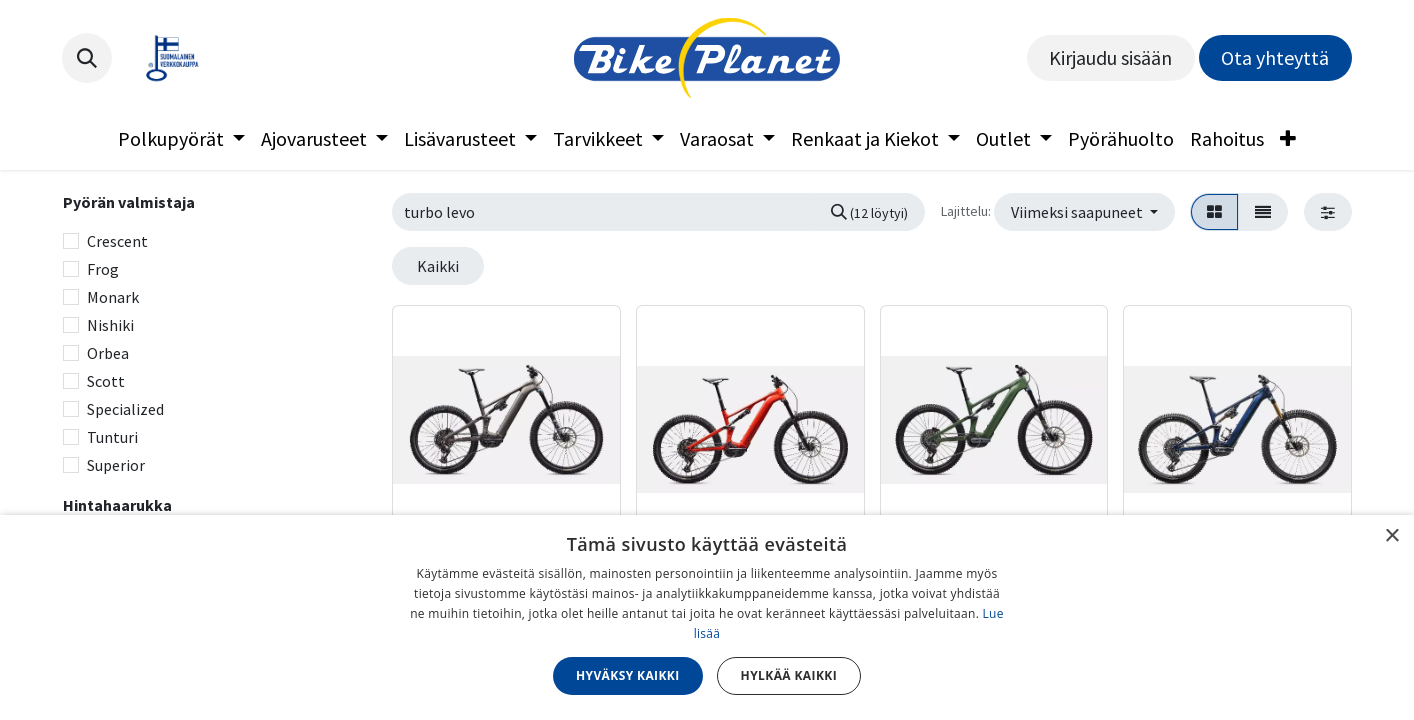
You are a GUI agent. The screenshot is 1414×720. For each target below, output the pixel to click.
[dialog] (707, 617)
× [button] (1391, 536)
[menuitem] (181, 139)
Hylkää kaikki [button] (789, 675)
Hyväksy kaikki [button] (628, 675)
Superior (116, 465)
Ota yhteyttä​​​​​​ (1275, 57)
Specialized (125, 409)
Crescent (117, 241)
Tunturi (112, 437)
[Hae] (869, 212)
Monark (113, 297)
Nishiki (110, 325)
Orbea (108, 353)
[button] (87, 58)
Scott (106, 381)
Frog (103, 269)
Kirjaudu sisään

---*---

= WORK REQUEST =
Scan the listing above. Gather each line that contains the word "button".

= ANSWER FOR THIS EXERCISE =
× [button] (1391, 536)
Hylkää kaikki [button] (789, 675)
Hyväksy kaikki [button] (628, 675)
[button] (87, 58)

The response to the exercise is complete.